• [Your instructions]:
In the material below, find the line with "внесение дополнительных изменений" and the line with "Zubehör für Drohnen". Output exactly those two lines and all lines between them, leaving out pictures.

Content starts

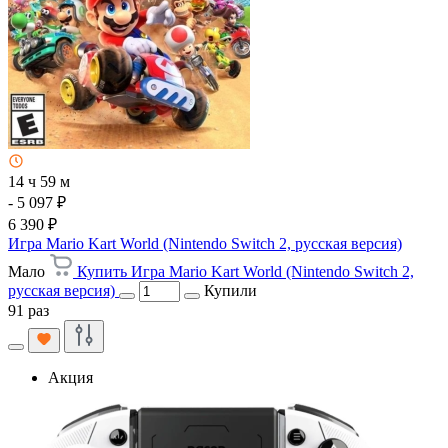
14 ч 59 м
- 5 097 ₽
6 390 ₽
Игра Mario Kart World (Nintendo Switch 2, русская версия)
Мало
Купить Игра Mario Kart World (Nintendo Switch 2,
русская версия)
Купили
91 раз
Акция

Content ends
Content starts

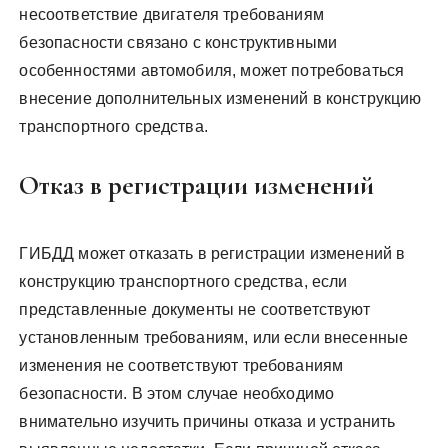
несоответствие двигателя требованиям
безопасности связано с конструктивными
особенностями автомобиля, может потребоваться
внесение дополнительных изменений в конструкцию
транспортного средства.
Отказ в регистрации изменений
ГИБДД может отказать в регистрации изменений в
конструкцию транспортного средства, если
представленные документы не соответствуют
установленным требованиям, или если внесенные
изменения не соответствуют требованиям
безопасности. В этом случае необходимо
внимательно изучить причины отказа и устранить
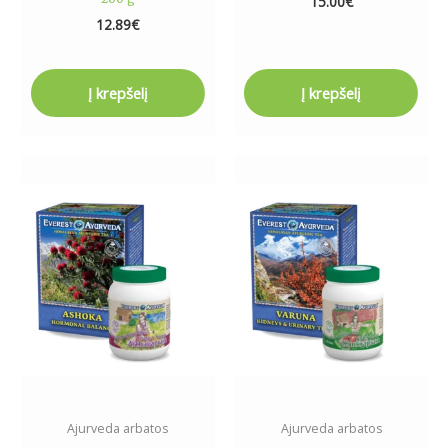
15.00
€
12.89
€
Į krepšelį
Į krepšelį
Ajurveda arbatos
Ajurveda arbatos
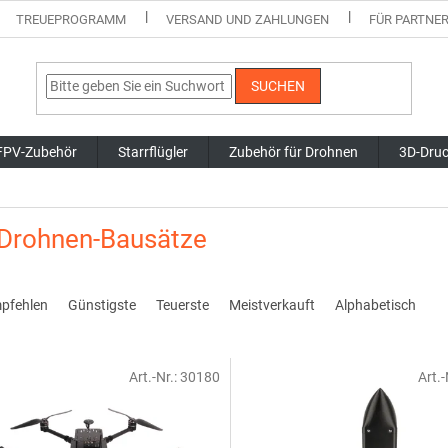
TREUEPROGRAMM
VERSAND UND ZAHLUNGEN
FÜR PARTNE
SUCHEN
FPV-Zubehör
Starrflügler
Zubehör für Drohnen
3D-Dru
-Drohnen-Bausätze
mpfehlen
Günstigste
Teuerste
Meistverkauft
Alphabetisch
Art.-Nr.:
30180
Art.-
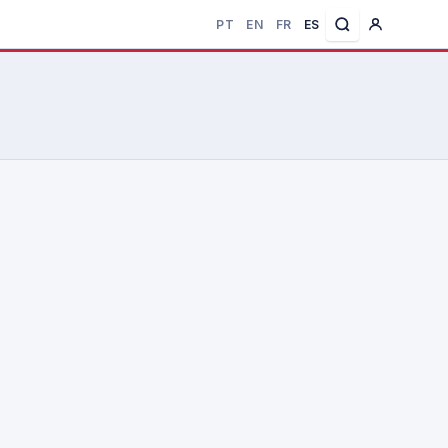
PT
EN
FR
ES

Content ends

• [Written solution]:
внесение дополнительных изменений в конструкцию
транспортного средства.
Отказ в регистрации изменений
ГИБДД может отказать в регистрации изменений в
конструкцию транспортного средства, если
представленные документы не соответствуют
установленным требованиям, или если внесенные
изменения не соответствуют требованиям
безопасности. В этом случае необходимо
внимательно изучить причины отказа и устранить
15.00
€
12.89
€
Į krepšelį
Į krepšelį
Ajurveda arbatos
Ajurveda arbatos
TREUEPROGRAMM
VERSAND UND ZAHLUNGEN
FÜR PARTNE
SUCHEN
FPV-Zubehör
Starrflügler
Zubehör für Drohnen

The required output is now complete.